FACTBOX: Profile of disputed Kosovo

Kosovo Albanians will proclaim independence from Serbia on Sunday, ending a long chapter in the bloody breakup of Yugoslavia but cementing a bitter ethnic front line in the Balkans.The major Western powers back independence for the province, which has been run by the United Nations since NATO drove out Serb forces in 1999. Serbia and Russia are opposed.
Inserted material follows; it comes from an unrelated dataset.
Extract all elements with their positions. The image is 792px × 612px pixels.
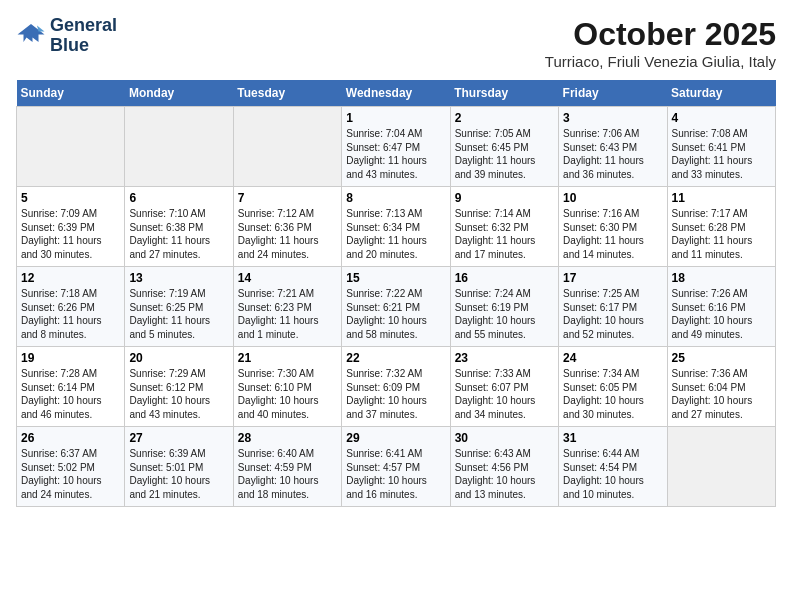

Here is a brief profile of Kosovo, an ethnic crossroads in the heart of the Balkans and the cause of NATO’s first “humanitarian war” in 1999.

HISTORY

* Kosovo was first inhabited by Illyrian and Thracian tribes, ruled by the Romans then populated by Slavs in the 6th century. It became part of the Kingdom of Serbia in the early 13th century, with a mixed population of Serbs, Albanians and Vlachs. The Nemanjic dynasty made it the spiritual heartland of Serbia, giving lands to the Orthodox Church and building monasteries that stand today.

ETHNIC MAKEUP

* Many Serbs left in the 500 years after the Ottoman Empire defeated the Serbs at the 1389 Battle of Kosovo. The Albanians, converts to Islam, grew in number. Mutual expulsions and migrations to and from Albania in the early 20th century changed Kosovo’s makeup. Today, 2 million Albanians form 90 percent of the population. Some 120,000 Serbs remain in Kosovo, just under half in the northern enclave and the rest in scattered villages protected by NATO.

POLITICS & ECONOMY

* Landlocked and poor apart from mineral deposits, Kosovo was an autonomous region of the Socialist Yugoslav Federation and had effective self-government in 1974. But ethnic tensions escalated in the 1980s as Yugoslavia began to crumble and economic conditions deteriorated. Populist Slobodan Milosevic used Serb nationalism as a springboard to power in 1989, restricting Albanian rights in education and local government. Strikes, protests and violence led to Belgrade declaring a state of emergency in 1990, sending in the Yugoslav army and police.

WAR

* Albanians have officially demanded independence since they held renegade elections in 1992 which made pacifist leader Ibrahim Rugova president of a self-declared republic. The demand was ignored amid the wider Balkan wars and in the late 1990s ethnic Albanian Kosovo Liberation Army guerrillas launched an armed rebellion. Serb forces hit back so hard in 1998 that 100,000 Albanians fled to the hills and NATO powers warned Milosevic they would not tolerate another round of “ethnic cleansing” in the Balkans. Peace talks in France failed and in March 1999 NATO started bombing Serbia to force it to withdraw its forces from Kosovo. Some 800,000 Albanians fled or were expelled to Macedonia and Albania before Milosevic gave in 78 days later. As his forces pulled out, up to 200,000 Serbs and other ethnic minorities left as well.

LIMBO

* Kosovo has been administered by the United Nations, with NATO troops as peacekeepers, since June 1999. Unemployment is more than 50 percent. Kosovo’s uncertain future has deterred outside investment. Spasms of ethnic violence, mostly by Albanians against Serbs, and organized traffic of contraband and people, have tarnished its image with the West. Albanian leaders say only independence from Serbia can cure these ills. Almost two years of Serb-Albanian negotiations ended in failure in December, and the major Western powers say they are ready to overrule Russian opposition and recognize a declaration of independence by Kosovo Albanians.